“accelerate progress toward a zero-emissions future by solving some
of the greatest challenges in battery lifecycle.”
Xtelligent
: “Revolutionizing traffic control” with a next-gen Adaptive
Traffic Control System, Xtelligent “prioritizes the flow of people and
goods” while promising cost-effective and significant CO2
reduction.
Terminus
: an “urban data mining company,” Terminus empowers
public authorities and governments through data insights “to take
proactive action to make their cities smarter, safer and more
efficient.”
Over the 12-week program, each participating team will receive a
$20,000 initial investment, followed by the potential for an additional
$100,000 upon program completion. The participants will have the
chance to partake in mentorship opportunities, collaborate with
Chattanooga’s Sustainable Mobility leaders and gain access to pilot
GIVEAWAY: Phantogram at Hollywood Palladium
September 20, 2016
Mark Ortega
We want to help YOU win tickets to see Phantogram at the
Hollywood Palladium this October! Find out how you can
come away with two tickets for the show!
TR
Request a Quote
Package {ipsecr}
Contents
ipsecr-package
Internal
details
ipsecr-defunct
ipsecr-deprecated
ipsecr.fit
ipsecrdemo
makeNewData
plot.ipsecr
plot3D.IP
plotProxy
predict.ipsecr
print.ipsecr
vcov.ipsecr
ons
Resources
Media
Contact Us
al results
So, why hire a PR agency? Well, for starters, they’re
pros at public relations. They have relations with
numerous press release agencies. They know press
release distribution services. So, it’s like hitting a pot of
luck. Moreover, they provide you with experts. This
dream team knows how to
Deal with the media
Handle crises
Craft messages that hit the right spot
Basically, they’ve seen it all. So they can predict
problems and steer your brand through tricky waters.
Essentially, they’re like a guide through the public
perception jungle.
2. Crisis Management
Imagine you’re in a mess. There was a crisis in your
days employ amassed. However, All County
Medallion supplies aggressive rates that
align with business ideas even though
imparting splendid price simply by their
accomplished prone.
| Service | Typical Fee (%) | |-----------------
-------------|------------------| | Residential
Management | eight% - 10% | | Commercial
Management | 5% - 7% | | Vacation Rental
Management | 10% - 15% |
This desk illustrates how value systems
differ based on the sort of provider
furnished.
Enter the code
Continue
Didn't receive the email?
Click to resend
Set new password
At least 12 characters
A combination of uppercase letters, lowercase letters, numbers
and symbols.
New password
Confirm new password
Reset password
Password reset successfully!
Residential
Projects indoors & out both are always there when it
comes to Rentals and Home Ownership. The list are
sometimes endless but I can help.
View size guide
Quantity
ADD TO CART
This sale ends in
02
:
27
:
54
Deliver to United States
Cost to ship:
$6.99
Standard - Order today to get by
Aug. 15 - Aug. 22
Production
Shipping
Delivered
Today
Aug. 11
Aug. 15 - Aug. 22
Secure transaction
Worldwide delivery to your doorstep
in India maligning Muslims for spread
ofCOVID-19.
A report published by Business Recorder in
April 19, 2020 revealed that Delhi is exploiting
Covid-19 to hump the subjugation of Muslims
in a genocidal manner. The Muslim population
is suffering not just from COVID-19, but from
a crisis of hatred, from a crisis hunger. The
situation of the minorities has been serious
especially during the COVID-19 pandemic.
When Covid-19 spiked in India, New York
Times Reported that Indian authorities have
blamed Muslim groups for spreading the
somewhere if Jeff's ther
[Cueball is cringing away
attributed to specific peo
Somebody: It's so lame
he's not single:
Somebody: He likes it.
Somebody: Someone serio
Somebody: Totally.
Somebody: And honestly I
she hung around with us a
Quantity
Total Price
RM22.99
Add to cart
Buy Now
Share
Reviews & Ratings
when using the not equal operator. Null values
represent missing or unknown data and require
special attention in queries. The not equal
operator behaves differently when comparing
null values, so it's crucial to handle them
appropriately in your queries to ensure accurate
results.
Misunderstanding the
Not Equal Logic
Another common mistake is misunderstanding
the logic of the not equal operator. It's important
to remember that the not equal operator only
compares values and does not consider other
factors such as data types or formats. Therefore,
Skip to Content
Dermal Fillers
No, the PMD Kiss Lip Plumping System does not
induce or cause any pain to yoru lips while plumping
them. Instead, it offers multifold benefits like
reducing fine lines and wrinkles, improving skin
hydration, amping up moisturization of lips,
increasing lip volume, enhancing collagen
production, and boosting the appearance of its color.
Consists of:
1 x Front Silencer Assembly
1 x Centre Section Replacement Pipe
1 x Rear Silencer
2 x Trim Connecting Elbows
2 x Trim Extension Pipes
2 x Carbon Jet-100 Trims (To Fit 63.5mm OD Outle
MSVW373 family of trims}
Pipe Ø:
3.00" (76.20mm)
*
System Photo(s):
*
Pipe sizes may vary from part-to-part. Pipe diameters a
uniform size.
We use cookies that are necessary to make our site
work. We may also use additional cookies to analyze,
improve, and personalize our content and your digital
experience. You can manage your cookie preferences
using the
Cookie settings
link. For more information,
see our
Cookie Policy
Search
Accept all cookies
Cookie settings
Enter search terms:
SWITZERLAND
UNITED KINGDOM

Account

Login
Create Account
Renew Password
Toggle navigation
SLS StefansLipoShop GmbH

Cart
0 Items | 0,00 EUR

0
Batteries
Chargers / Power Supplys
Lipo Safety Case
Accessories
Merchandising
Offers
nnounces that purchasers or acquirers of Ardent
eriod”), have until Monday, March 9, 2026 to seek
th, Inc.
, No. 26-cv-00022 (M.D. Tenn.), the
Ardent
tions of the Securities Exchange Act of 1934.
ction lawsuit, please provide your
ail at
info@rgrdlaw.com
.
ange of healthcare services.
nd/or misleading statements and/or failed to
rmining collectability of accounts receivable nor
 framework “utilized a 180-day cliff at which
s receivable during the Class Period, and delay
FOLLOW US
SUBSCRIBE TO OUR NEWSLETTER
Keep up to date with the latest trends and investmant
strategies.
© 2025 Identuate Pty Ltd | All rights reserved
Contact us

------------------------------

- WORK INSTRUCTION:
From the first line to the last, give the data again exactly.

- SOLUTION FOR THIS EXERCISE:
“accelerate progress toward a zero-emissions future by solving some
of the greatest challenges in battery lifecycle.”
Xtelligent
: “Revolutionizing traffic control” with a next-gen Adaptive
Traffic Control System, Xtelligent “prioritizes the flow of people and
goods” while promising cost-effective and significant CO2
reduction.
Terminus
: an “urban data mining company,” Terminus empowers
public authorities and governments through data insights “to take
proactive action to make their cities smarter, safer and more
efficient.”
Over the 12-week program, each participating team will receive a
$20,000 initial investment, followed by the potential for an additional
$100,000 upon program completion. The participants will have the
chance to partake in mentorship opportunities, collaborate with
Chattanooga’s Sustainable Mobility leaders and gain access to pilot
GIVEAWAY: Phantogram at Hollywood Palladium
September 20, 2016
Mark Ortega
We want to help YOU win tickets to see Phantogram at the
Hollywood Palladium this October! Find out how you can
come away with two tickets for the show!
TR
Request a Quote
Package {ipsecr}
Contents
ipsecr-package
Internal
details
ipsecr-defunct
ipsecr-deprecated
ipsecr.fit
ipsecrdemo
makeNewData
plot.ipsecr
plot3D.IP
plotProxy
predict.ipsecr
print.ipsecr
vcov.ipsecr
ons
Resources
Media
Contact Us
al results
So, why hire a PR agency? Well, for starters, they’re
pros at public relations. They have relations with
numerous press release agencies. They know press
release distribution services. So, it’s like hitting a pot of
luck. Moreover, they provide you with experts. This
dream team knows how to
Deal with the media
Handle crises
Craft messages that hit the right spot
Basically, they’ve seen it all. So they can predict
problems and steer your brand through tricky waters.
Essentially, they’re like a guide through the public
perception jungle.
2. Crisis Management
Imagine you’re in a mess. There was a crisis in your
days employ amassed. However, All County
Medallion supplies aggressive rates that
align with business ideas even though
imparting splendid price simply by their
accomplished prone.
| Service | Typical Fee (%) | |-----------------
-------------|------------------| | Residential
Management | eight% - 10% | | Commercial
Management | 5% - 7% | | Vacation Rental
Management | 10% - 15% |
This desk illustrates how value systems
differ based on the sort of provider
furnished.
Enter the code
Continue
Didn't receive the email?
Click to resend
Set new password
At least 12 characters
A combination of uppercase letters, lowercase letters, numbers
and symbols.
New password
Confirm new password
Reset password
Password reset successfully!
Residential
Projects indoors & out both are always there when it
comes to Rentals and Home Ownership. The list are
sometimes endless but I can help.
View size guide
Quantity
ADD TO CART
This sale ends in
02
:
27
:
54
Deliver to United States
Cost to ship:
$6.99
Standard - Order today to get by
Aug. 15 - Aug. 22
Production
Shipping
Delivered
Today
Aug. 11
Aug. 15 - Aug. 22
Secure transaction
Worldwide delivery to your doorstep
in India maligning Muslims for spread
ofCOVID-19.
A report published by Business Recorder in
April 19, 2020 revealed that Delhi is exploiting
Covid-19 to hump the subjugation of Muslims
in a genocidal manner. The Muslim population
is suffering not just from COVID-19, but from
a crisis of hatred, from a crisis hunger. The
situation of the minorities has been serious
especially during the COVID-19 pandemic.
When Covid-19 spiked in India, New York
Times Reported that Indian authorities have
blamed Muslim groups for spreading the
somewhere if Jeff's ther
[Cueball is cringing away
attributed to specific peo
Somebody: It's so lame
he's not single:
Somebody: He likes it.
Somebody: Someone serio
Somebody: Totally.
Somebody: And honestly I
she hung around with us a
Quantity
Total Price
RM22.99
Add to cart
Buy Now
Share
Reviews & Ratings
when using the not equal operator. Null values
represent missing or unknown data and require
special attention in queries. The not equal
operator behaves differently when comparing
null values, so it's crucial to handle them
appropriately in your queries to ensure accurate
results.
Misunderstanding the
Not Equal Logic
Another common mistake is misunderstanding
the logic of the not equal operator. It's important
to remember that the not equal operator only
compares values and does not consider other
factors such as data types or formats. Therefore,
Skip to Content
Dermal Fillers
No, the PMD Kiss Lip Plumping System does not
induce or cause any pain to yoru lips while plumping
them. Instead, it offers multifold benefits like
reducing fine lines and wrinkles, improving skin
hydration, amping up moisturization of lips,
increasing lip volume, enhancing collagen
production, and boosting the appearance of its color.
Consists of:
1 x Front Silencer Assembly
1 x Centre Section Replacement Pipe
1 x Rear Silencer
2 x Trim Connecting Elbows
2 x Trim Extension Pipes
2 x Carbon Jet-100 Trims (To Fit 63.5mm OD Outle
MSVW373 family of trims}
Pipe Ø:
3.00" (76.20mm)
*
System Photo(s):
*
Pipe sizes may vary from part-to-part. Pipe diameters a
uniform size.
We use cookies that are necessary to make our site
work. We may also use additional cookies to analyze,
improve, and personalize our content and your digital
experience. You can manage your cookie preferences
using the
Cookie settings
link. For more information,
see our
Cookie Policy
Search
Accept all cookies
Cookie settings
Enter search terms:
SWITZERLAND
UNITED KINGDOM

Account

Login
Create Account
Renew Password
Toggle navigation
SLS StefansLipoShop GmbH

Cart
0 Items | 0,00 EUR

0
Batteries
Chargers / Power Supplys
Lipo Safety Case
Accessories
Merchandising
Offers
nnounces that purchasers or acquirers of Ardent
eriod”), have until Monday, March 9, 2026 to seek
th, Inc.
, No. 26-cv-00022 (M.D. Tenn.), the
Ardent
tions of the Securities Exchange Act of 1934.
ction lawsuit, please provide your
ail at
info@rgrdlaw.com
.
ange of healthcare services.
nd/or misleading statements and/or failed to
rmining collectability of accounts receivable nor
 framework “utilized a 180-day cliff at which
s receivable during the Class Period, and delay
FOLLOW US
SUBSCRIBE TO OUR NEWSLETTER
Keep up to date with the latest trends and investmant
strategies.
© 2025 Identuate Pty Ltd | All rights reserved
Contact us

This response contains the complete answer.